ApsaraDB for HBase Performance-enhanced Edition automatically separates hot and cold data across different storage tiers based on a time boundary you define. Hot data stays on fast storage for quick access; cold data moves to cost-efficient cold storage—reducing storage costs by two thirds compared with ultra disks.
When to use this feature
Cold and hot data separation works well for:
Time-series workloads where recent data is accessed frequently but older data is rarely queried—for example, order records or monitoring metrics
Use cases where you need to query cold and hot data from a single table without maintaining separate tables
Avoid this feature if:
Your workload involves frequent updates to historical data. Updating a field in cold storage moves that field back to hot storage, which can cause unexpected query results.
How it works
When data is written to a table, ApsaraDB for HBase Performance-enhanced Edition compares the data's timestamp against the COLD_BOUNDARY value you configure. The timestamp of each record is the time when the data is written to the table. New data lands in hot storage (standard disks). Over time, as data ages past the boundary, the system automatically moves it to cold storage during the next major compaction—transparent to your application.

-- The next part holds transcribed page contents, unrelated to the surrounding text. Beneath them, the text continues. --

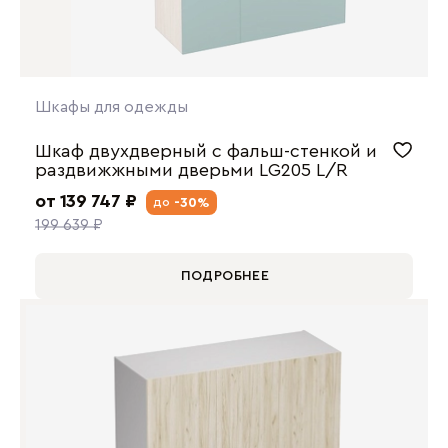
Шкафы для одежды
Шкаф двухдверный с фальш-стенкой и
раздвижжными дверьми LG205 L/R
от 139 747 ₽
-30%
до
199 639 ₽
ПОДРОБНЕЕ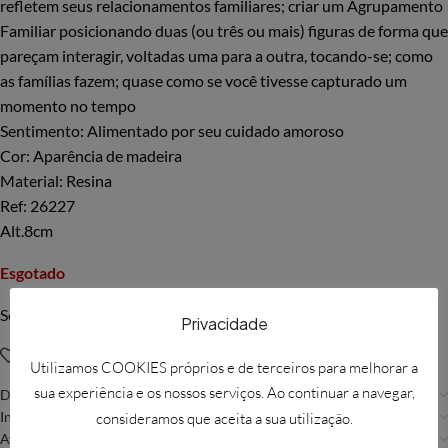
refletem seus relacionamentos familiares; criar um Agrupamento
Familiar posicionando duas (ou três ou mais) figuras de forma que
pareçam interagir, voltadas uma para a outra, tocando-se; como
as famílias fazem; quase como se você tivesse capturado um
momento no tempo
Sentimento: Alimentado por seu cuidado amoroso
Cor: Aparência de madeira
Material: Resina
Ref: 26227
Alt.8cm
Esgotado
Solicitar mais informações
Privacidade
Adicionar à Wishlist
Utilizamos COOKIES próprios e de terceiros para melhorar a
sua experiência e os nossos serviços. Ao continuar a navegar,
Descrição
Informação adicional
consideramos que aceita a sua utilização.
Avaliações (0)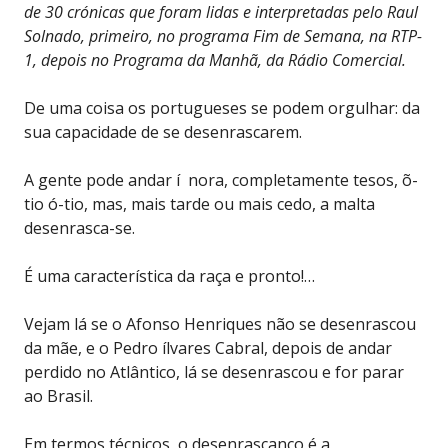
de 30 crónicas que foram lidas e interpretadas pelo Raul
Solnado, primeiro, no programa Fim de Semana, na RTP-
1, depois no Programa da Manhã, da Rádio Comercial.
De uma coisa os portugueses se podem orgulhar: da
sua capacidade de se desenrascarem.
A gente pode andar í nora, completamente tesos, õ-
tio ó-tio, mas, mais tarde ou mais cedo, a malta
desenrasca-se.
É uma característica da raça e pronto!…
Vejam lá se o Afonso Henriques não se desenrascou
da mãe, e o Pedro ílvares Cabral, depois de andar
perdido no Atlântico, lá se desenrascou e for parar
ao Brasil.
Em termos técnicos, o desenrascanço é a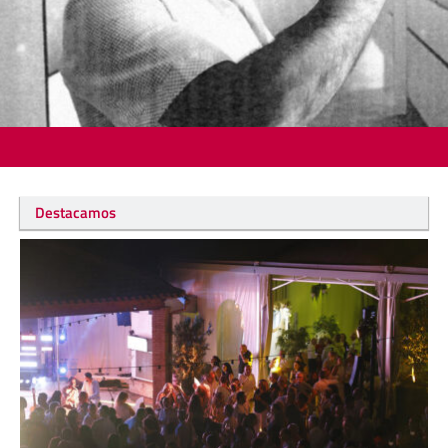
Destacamos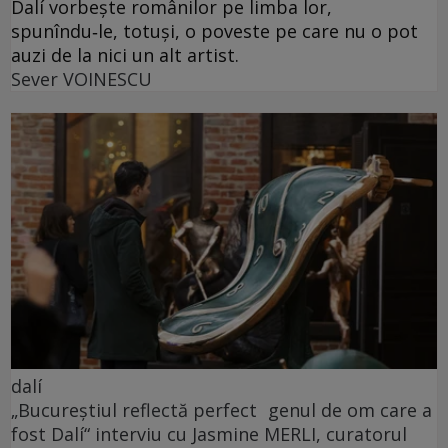
Dalí vorbește românilor pe limba lor,
spunîndu‑le, totuși, o poveste pe care nu o pot
auzi de la nici un alt artist.
Sever VOINESCU
dalí
„Bucureștiul reflectă perfect genul de om care a
fost Dalí“ interviu cu Jasmine MERLI, curatorul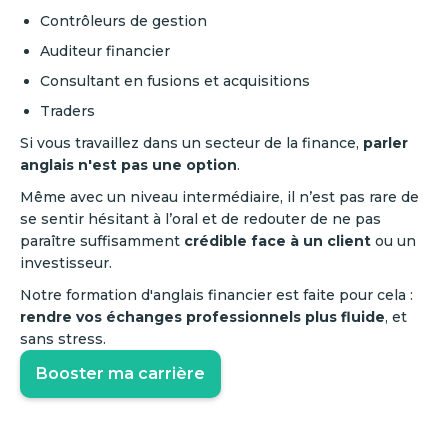
Contrôleurs de gestion
Auditeur financier
Consultant en fusions et acquisitions
Traders
Si vous travaillez dans un secteur de la finance,
parler
anglais n'est pas une option
.
Même avec un niveau intermédiaire, il n’est pas rare de
se sentir hésitant à l’oral et de redouter de ne pas
paraître suffisamment
crédible face à un client
ou un
investisseur.
Notre formation d'anglais financier est faite pour cela :
rendre vos échanges professionnels plus fluide
, et
sans stress.
Booster ma carrière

Data movement works in both directions: cold-to-hot and hot-to-cold.
Cold storage throughput is lower than hot storage throughput. Design your queries to target hot data when response time matters.
Prerequisites
Before you begin, make sure you have:
ApsaraDB for HBase Performance-enhanced Edition upgraded to V2.1.8 or later
Cold storage enabled on your cluster. See Cold storage.
If you use the Java API: AliHBase-Connector 1.x later than 1.0.7, or AliHBase-Connector 2.x later than 2.0.7. See Use the ApsaraDB for HBase Java API to access an ApsaraDB for HBase Performance-enhanced Edition instance.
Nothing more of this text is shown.